I don’t think we need two interfaces (TargetLibInfo and meta data on the call site) for this. I see no reason why TargetLibraryInfo could not be initialized with metadata from the Module? If we can do this then we don’t need metadata on the function call and have an unified interface.

Best,
Arnold


> 
> -Hal
> 
>> I actually don't mind
>> which - to me it looks like Hal and Renato prefer metadata, and
>> Nadav and Arnold prefer hooks, but I may have misinterpreted
>> responses.
>> 
>> 
>> Cheers,
>> 
>> 
>> James
>> 
>> 
>> 
>> On 16 December 2013 20:59, Hal Finkel < hfinkel at anl.gov > wrote:
>> 
>> 
>> 
>> ----- Original Message -----
>>> From: "Arnold Schwaighofer" < aschwaighofer at apple.com >
>>> To: "James Molloy" < James.Molloy at arm.com >
>>> Cc: "llvm-commits" < llvm-commits at cs.uiuc.edu >
>>> Sent: Monday, December 16, 2013 12:03:02 PM
>>> Subject: Re: RFC: Enable vectorization of call instructions in the
>>> loop vectorizer
>>> 
>>> 
>> 
>> 
>>> On Dec 16, 2013, at 11:08 AM, James Molloy < James.Molloy at arm.com >
>>> wrote:
>>> 
>>>> Hi Renato, Nadav,
>>>> 
>>>> Attached is a proof of concept[1] patch for adding the ability to
>>>> vectorize calls. The intended use case for this is in domain
>>>> specific languages such as OpenCL where tuned implementation of
>>>> functions for differing vector widths exist and can be guaranteed
>>>> to be semantically the same as the scalar version.
>>>> 
>>>> I’ve considered two approaches to this. The first was to create a
>>>> set of hooks that allow the LoopVectorizer to interrogate its
>>>> client as to whether calls are vectorizable and if so, how.
>>>> Renato
>>>> argued that this was suboptimal as it required a client to invoke
>>>> the LoopVectorizer manually and couldn’t be tested through opt. I
>>>> agree.
>>> 
>>> I don’t understand this argument.
>>> 
>>> We could extend target library info with additional api calls to
>>> query whether a function is vectorizable at a vector factor.

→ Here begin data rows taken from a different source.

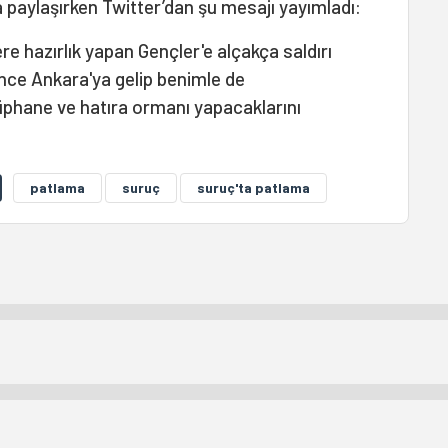
 paylaşırken Twitter’dan şu mesajı yayımladı:
e hazırlık yapan Gençler'e alçakça saldırı
önce Ankara'ya gelip benimle de
üphane ve hatıra ormanı yapacaklarını
patlama
suruç
suruç'ta patlama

>>> This can be tested by providing the target triple string (e.g
>>> “target
>>> triple = x86_64-gnu-linux-with_opencl_vector_lib") in the .ll file
>>> that informs the optimizer that a set of vector library calls is
>>> available.
>>> 
>>> The patch seems to restrict legal vector widths dependent on
>>> available vectorizable function calls. I don’t think this should
>>> work like this.
>>> I believe, there should be an api on TargetTransformInfo for
>>> library
>>> function calls. The vectorizer chooses the cheapest of either an
>>> intrinsic call or a library function call.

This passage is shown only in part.